Pas parce que j'ai hésité, je l'ai expliqué, mais parce que ce top a été la confirmation de ce que j'avais senti
venir dès la fin du printemps. Pas grand chose à se mettre sous la dent.
L'année dernière à la même époque, on se remettait à peine d'un concert magistral d'Arcade Fire et on attendait le nouveau Beirut.
Tout était mieux l'an dernier. C'était mieux de faire ce top prosé, de ne plus savoir ou couper, parce qu'il y en avait trop et pleins que je ne voulais pas oublier.

Quand j'ai réalisé que vraiment ça n'était pas fameux, c'était à Villette Sonique, pour le concert de Throbbing
Gristle. Le seul concert que j'ai quitté au bout de 10 minutes.
Et au moment, il y a peu de temps, ou je disais que ça ne m'était arrivé qu'une fois, il y a eu une cascade de déceptions scéniques : Wolf Parade, Department of Eagles.
Peut-être qu'avoir été déçue par Xiu Xiu était de mauvaise augure, et je l'avais sagement refoulé.

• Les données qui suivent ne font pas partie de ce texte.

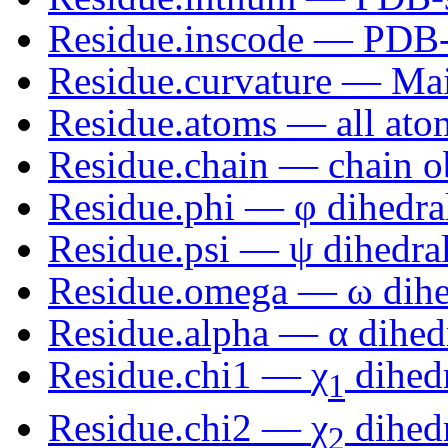
Residue.inscode — PDB-st
Residue.curvature — Mai
Residue.atoms — all atom
Residue.chain — chain o
Residue.phi —
φ
dihedra
Residue.psi —
ψ
dihedral
Residue.omega —
ω
dihe
Residue.alpha —
α
dihed
Residue.chi1 —
χ
dihedr
1
Residue.chi2 —
χ
dihedr
2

A partir de maintenant, je sais que je peux compter sur les années impaires, et sur les mois de Mars.
Cette année il y a eu Patrick Watson. C'était un peu la tempête dans le parc de la Villette ce soir là. Et
Watson a balayé toutes mes craintes d'un revers de casquette. Me retrouver dans le métro, après le concert,
avec ces gens qui sortaient du Zénith, des posters de James Blunt sous le bras, ça avait quelque chose de glauque.
Quelque part ça résume bien cette année.


Il y a eu des trèves : Bon Iver, les dodos, une soirée à emporter (review), Noah & The Whale, Fleet Foxes, Watson encore, Berg Sans Nipple, Antony, Antilles, Phosphorescent, Fuck Buttons,L'amour et la vilolence de Tellier,Yeasayer en live et quelques autres.
Il y a eu de belles rencontres, des projets enthousiasmants, de belles soirées d'été. Je me souviens de tout ça,
mais l'année garde un gout amer et de certains jours de chiale .


Voilà, c'est fini, en quelques lignes, je veux vite tirer un trait sur 2008.
C'était le genre d'année sur lesquelles il ne fait pas bon s'apesentir.
Le palpitant est là : un animal collective qui tourne jusqu'à l'épuisement, 10 morceaux d'Antony à tomber à la renverse, une promesse de Grand Rex, la reformation de Blur, un nouveau Beirut, un nouveau Arcade fire.
L'impatience et l'excitation enfin.

2008, je n'y suis déjà plus, 2009 durera 367 jours.

2 commentaires:

thelightcarrier a dit…

Mais oui mais oui tout se passera bien. 2008 n'était pas si terrible après tout. Un Asva pas si mauvais, un Satyricon excellent,un Virus de génie, un Matt Elliott "moins bon mais qund même"...

Non, finalement 2008 c'était pas si mal.

Pour ma part j'entamerai l'année par un Goran Bregovic alcoolisé à la liqueur de prune au Grand Rex!

Dali a dit…

Commencer l'année avec Goran, c'est une bonne idée.
Mais Goran au Grand Rex ? c'est un peu curieux.
Je joue le rôle de l'éternel sceptique rabat-joie je crois.